Le gouvernement condamné à  réajuster le prix des produits pétroliers

Une décision est attendue pour la fin du mois

Des experts prédisent un baril à 100 dollars.

«Nous attendons la fin du mois pour voir ce qu’il y a lieu de faire» : c’est la réponse du ministre chargé des Affaires générales du gouvernement, Rachid Talbi Alami, à la question de savoir qu’elle sera l’attitude des pouvoirs publics face à la flambée des cours du pétrole. «Le gouvernement va bientôt se réunir sur la question», renchérit un haut fonctionnaire à Rabat.
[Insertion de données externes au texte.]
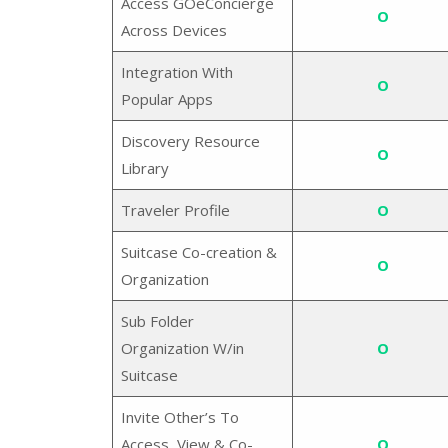
Access GOeConcierge
O
Across Devices
Integration With
O
Popular Apps
Discovery Resource
O
Library
Traveler Profile
O
Suitcase Co-creation &
O
Organization
Sub Folder
Organization W/in
O
Suitcase
Invite Other’s To
Access, View & Co-
O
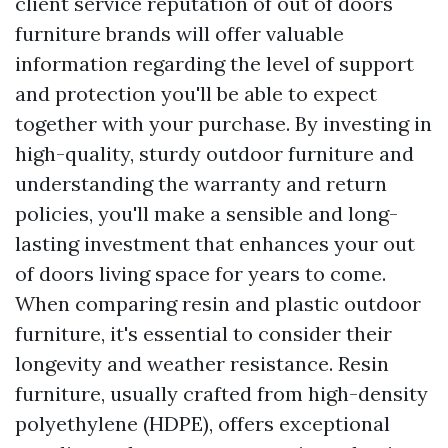
client service reputation of out of doors
furniture brands will offer valuable
information regarding the level of support
and protection you'll be able to expect
together with your purchase. By investing in
high-quality, sturdy outdoor furniture and
understanding the warranty and return
policies, you'll make a sensible and long-
lasting investment that enhances your out
of doors living space for years to come.
When comparing resin and plastic outdoor
furniture, it's essential to consider their
longevity and weather resistance. Resin
furniture, usually crafted from high-density
polyethylene (HDPE), offers exceptional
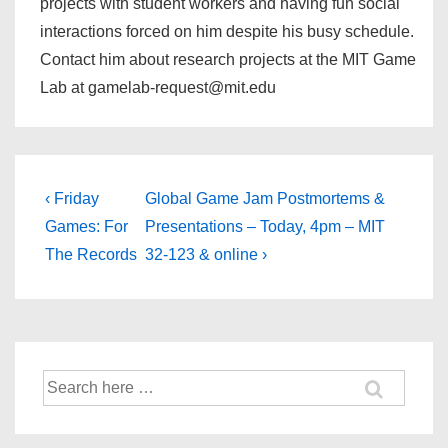
projects with student workers and having fun social
interactions forced on him despite his busy schedule.
Contact him about research projects at the MIT Game
Lab at gamelab-request@mit.edu
‹ Friday
Global Game Jam Postmortems &
Games: For
Presentations – Today, 4pm – MIT
The Records
32-123 & online ›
A quelques jours de la date théorique de fixation d’une nouvelle grille de prix des carburants (une pratique courante depuis la mise en place, en 1995, du système d’indexation), le gouvernement paraît embarrassé face à un problème sur lequel tous les pays, y compris les producteurs, avouent leur impuissance.

En début de semaine, à Doha (Qatar), en marge du Forum international de l’énergie, les ministres du pétrole de l’Organisation des pays exportateurs de pétrole (Opep), ont clairement fait savoir qu’ils n’avaient aucun moyen d’enrayer l’extraordinaire renchérissement des cours du brut (75 dollars le baril). «Si le cours est là où il est, ce n’est pas à cause de pénuries d’approvisionnement. Les stocks sont à leur plus haut niveau, les fondamentaux sont donc solides», a déclaré le ministre saoudien du pétrole, Ali Al Nouaïmi.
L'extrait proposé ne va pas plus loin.